Neyse yarım saat sonra elinde benim pasaportlarla geldi, beklettiği için nazikce   özur  diledi, ama bu normal prosödürü uygulamak zorunda olduğunu söyleyip pasaportlarımı verdi.
                        Sonra hepsiyle el şıkışıp aşağı indim. Önce markete uğrayıp biraz yiyecek, bir kaç şişe su  bira, bir kutu süt,  alıp trene bindim. 
                   Dün gece Rus sınırına gelmiştik, saat neredeyse 11 oldu,  sınırdan çıkıp bir türlü devam edemiyoruz yolumuza. Neyse ki sonunda vagon kapıları kapandı, trende yavaş yavaş perondan hareket etti. 



MANCURYA;
Artık Çin’in Mancurya bölgesindeyiz, kameraları kaptığım gibi koridordaki camları açıp fotoğraf çekmeye başladım.
                              Bütün coğrafya değişmişti, tren yoluna yakın küçük kasabalardan geçiyoruz, burada ahşap evler yerini betonarme  evlere bırakıyor, sınırdan geçtikten sonraki ilk şehiri  görüyoruz. Uzaktan görülen  modern ve büyük binalar var , şehirden geçerken  ellerinde yemek kapları, başlarında kasklarla ile  yürüyen  bir sürü işçi  gördük. Şehirden çıktıktan sonra, Moskova’dan beri ilk kez ekili arazi gördüm, suyun içinde,  pirinç tarlalarında çalışan insanlar var. Tren ilerledikçe  pirinç tarlaları yerini muhteşem bir manzaraya bıraktı, bir aydan beri yaptığımız tren yolculuğunda gördüğüm en güzel manzara, sayısız fotograflar çektim, ufukta görünen yemyeşil dağları, vadileri ve akar sularıyla büyüleyici bir peyzaj. Zaman zaman dağların eteğinde akarsuların kenarlarında kurulmuş çok şirin kasabalardan da  geçiyoruz.

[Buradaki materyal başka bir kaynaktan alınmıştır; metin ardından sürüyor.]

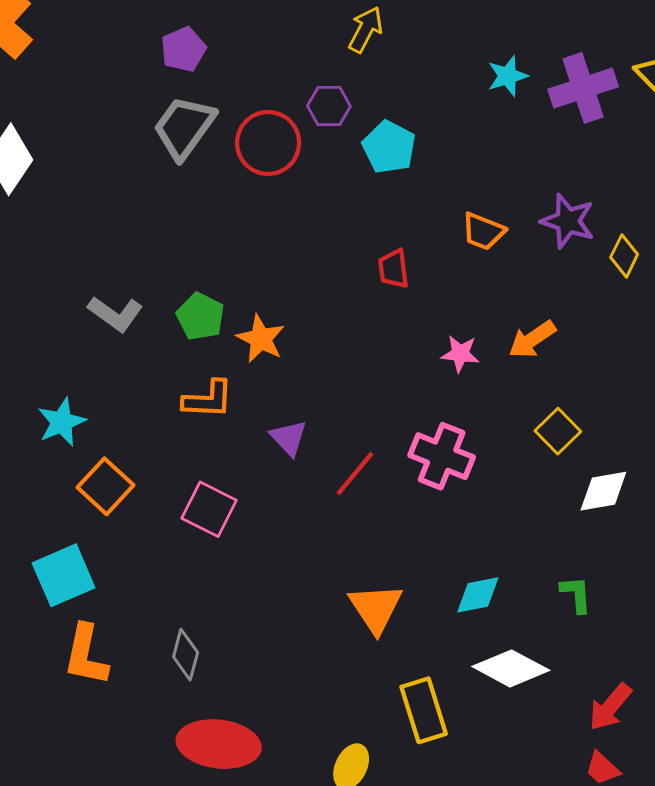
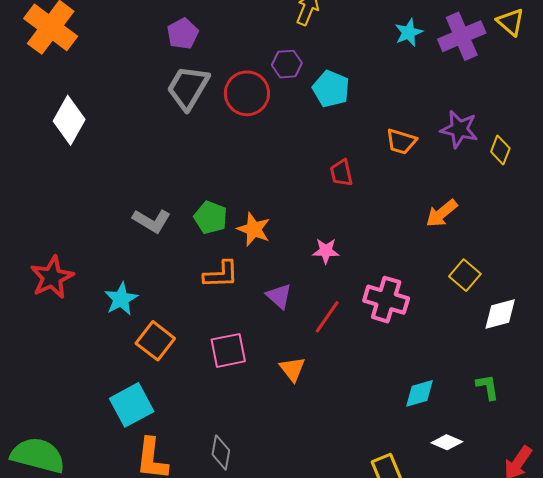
pink star: (460, 354) -> (326, 251), moved
pink square: (209, 509) -> (228, 350), turned -33
orange triangle: (376, 608) -> (292, 369), moved, size x0.7
white diamond: (511, 668) -> (447, 442), size x0.6

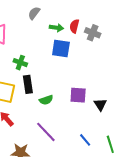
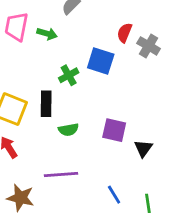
green arrow: (56, 28) -> (47, 34), moved
green cross: (20, 63) -> (69, 75), moved, turned 32
purple line: (46, 132) -> (61, 175), turned -60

                       Tren kıvrıla kıvrıla dağların içinden geçerken hemen aşağıda nazlı nazlı akan nehirleri izlemek bütün yorgunluğuma  değiyor. Doyumsuz manzaranın tadını çıkartıyoruz. Çin sınırını geçtikten sonra durduğumuz ilk tren istasyonu, yan yana alçak  katlı binalardan oluşmuş, kırmızı renkli,  önlerindeki ağaçlarla çok şirin bir istasyon, bana nedense oyuncak mağazasında gördüğüm, oyuncak trenlerin geçtikleri maket istasyonları çağrıştırdı. İstasyonun altında rayların üstünde çalışan kasklı işçiler var, Çin sınırını geçtikten sonra  karınca sürüsü gibi sürekli hareket halinde,çalışan  insanlar  dikkatimizden kaçmıyor. Bu ülkede herkes  birşeylerle uğraşıyor herhalde. Boş duran yok.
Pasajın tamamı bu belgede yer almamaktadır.